SUNDAY, SEPTEMBER 27, 2009
Fourteen going on Forty.
Typical is not a word to use for me. I'm definately not your typical fourteen year old girl. Yes, I may look my age, but looks mean nothing.
I hate my age. I hate it. I hate it. Being fourteen is horrible! I'm still living in my parents' house. Living for, and to, their standards. Following their rules. Doing what they want me to do... Does it end? Can't I be in college? Or even beyond that, starting a career and trying to make myself sucessful? Can't I be my own person? Do the things I feel are right? No. No, of course not.
You can't speed up time.
You can't slow it down.
You have to go along with it until you die.
And who, may I ask, set that stupid rule up? No one other than God, of course. Now, don't get me wrong, I believe in Him, I praise in Him... But, I'd assume like most, I just don't understand Him. He put me here and gave me everything I have. Shouldn't that be enough? Not at all. Deep down it is, but I'm always left wanting more.
No matter what I do. I want to be forty years old! Not really, but at least in my twenties. Where I can make up my own rules. Where I can start my own life. Where I can be me, not what everyone else wants me to be. Yes, that sounds typical, but I mean that more serious than ever before. Most all of the other kids will tell you that they are ready to be adults, and that they wish they were older so they could do 'whatever they want...' But that's not what I am asking for at all.

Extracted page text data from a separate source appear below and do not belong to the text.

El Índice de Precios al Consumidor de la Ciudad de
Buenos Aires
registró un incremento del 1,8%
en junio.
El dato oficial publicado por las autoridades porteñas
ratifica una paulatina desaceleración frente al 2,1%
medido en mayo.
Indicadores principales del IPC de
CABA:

I know I won't be able to 'whatever' I happen to feel like. I know I can't just go out and be somebody. I know, God do I know, I have to earn it. I don't expect things to be given to me. They have never really been. Yes, I'll admit, I am spoiled by my parents. They buy me things. They give me things. They give me love and food and shelter. But when it comes to 'things', I have to earn it.

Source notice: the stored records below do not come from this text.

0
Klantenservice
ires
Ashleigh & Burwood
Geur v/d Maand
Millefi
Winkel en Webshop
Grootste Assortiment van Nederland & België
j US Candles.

"Mom, can I have $10 to do ________?"
"What are you going to do to get it?"
"That's what I thought."
I mean. I don't get handed everything! My parents are poor. We live in poverty. It seems everyone makes more money then my mom and stepdad combined! I don't wear Hollister or Abercombie. No way in hell, do I wear Ralph Lauren or Marc Jacobs. I wear Wal*Mart clothes. Hand-me-downs. Most all of my nice things come from my aunts, uncles, and grandparents. Like I said before though, looks mean nothing. But I'm just trying to make a point.

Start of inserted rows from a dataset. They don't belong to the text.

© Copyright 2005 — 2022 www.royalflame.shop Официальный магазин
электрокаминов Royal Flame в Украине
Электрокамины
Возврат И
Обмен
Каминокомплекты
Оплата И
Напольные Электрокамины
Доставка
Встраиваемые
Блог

I want to go out in the world and work my way to the top. Show that a small town--- yes I live in Nampa, which is big for Idaho, but I'm talking the whole world here-- girl can make it big. How? I want to be nothing more than an English teacher, which, we all know don't make big money... But I can still make it big. I can effect the lives of the youth, our future. Hopefully, when I'm a teacher, students can walk out of my classroom different than what they came in. They can have a new perspective on life and be ready for what ever life brings in store from them.
Now, can one see my as different? Or do I still fit under that horrific stereo type as the typical teenager?
I could say more... But do I need to?
Oh I don't know. Maybe I am typical.